- _Records for processing_:
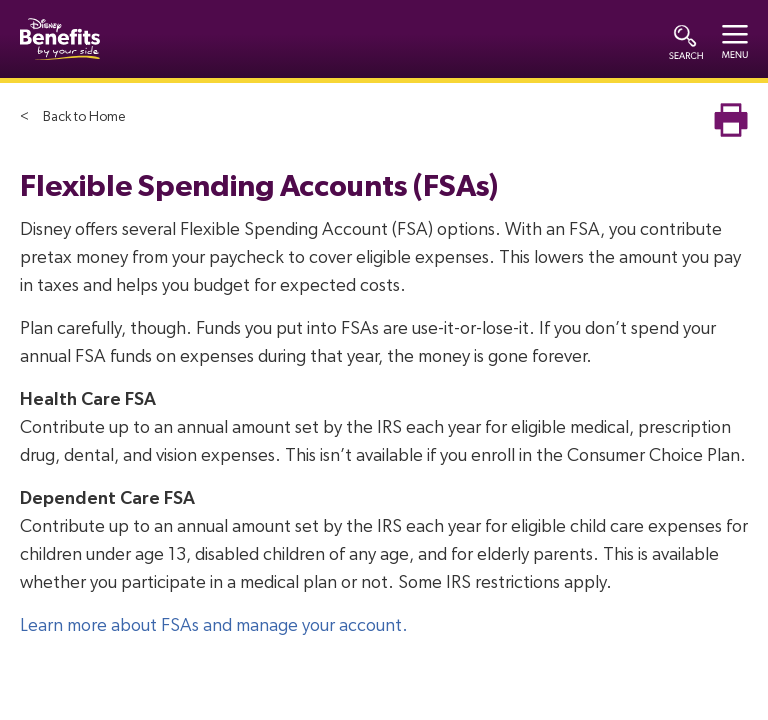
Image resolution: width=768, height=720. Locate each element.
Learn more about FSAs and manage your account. (214, 626)
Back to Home (84, 117)
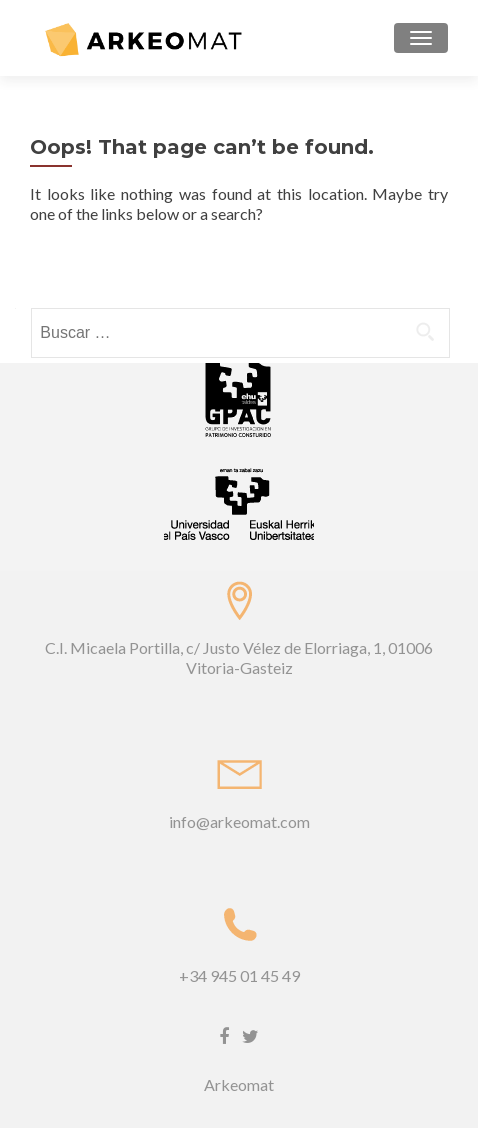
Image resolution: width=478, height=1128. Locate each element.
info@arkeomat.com (239, 821)
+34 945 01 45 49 (239, 975)
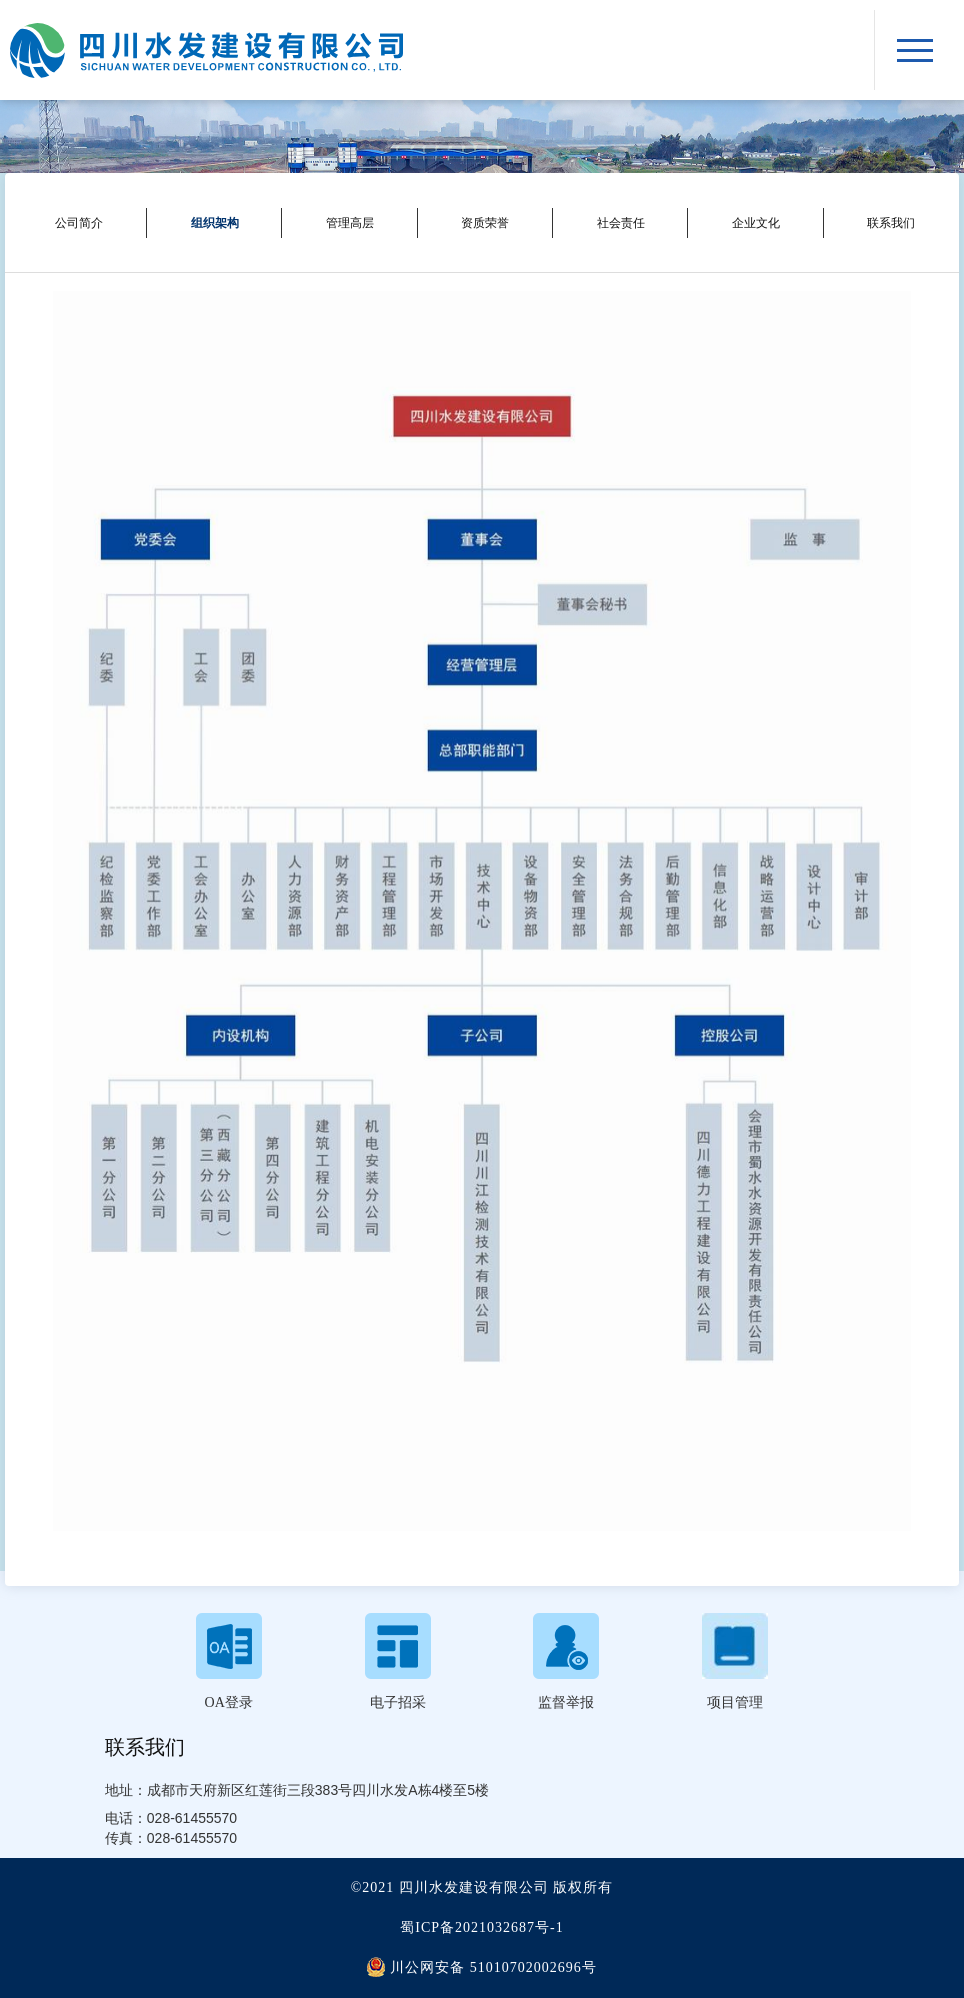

- _Aim of the exercise_: All of the records above should be written out exactly, with the pictures left out.

- _Solution_:
Image resolution: width=768, height=720. Locate each element.
Learn more about FSAs and manage your account. (214, 626)
Back to Home (84, 117)
Image resolution: width=478, height=1128. Locate each element.
info@arkeomat.com (239, 821)
+34 945 01 45 49 (239, 975)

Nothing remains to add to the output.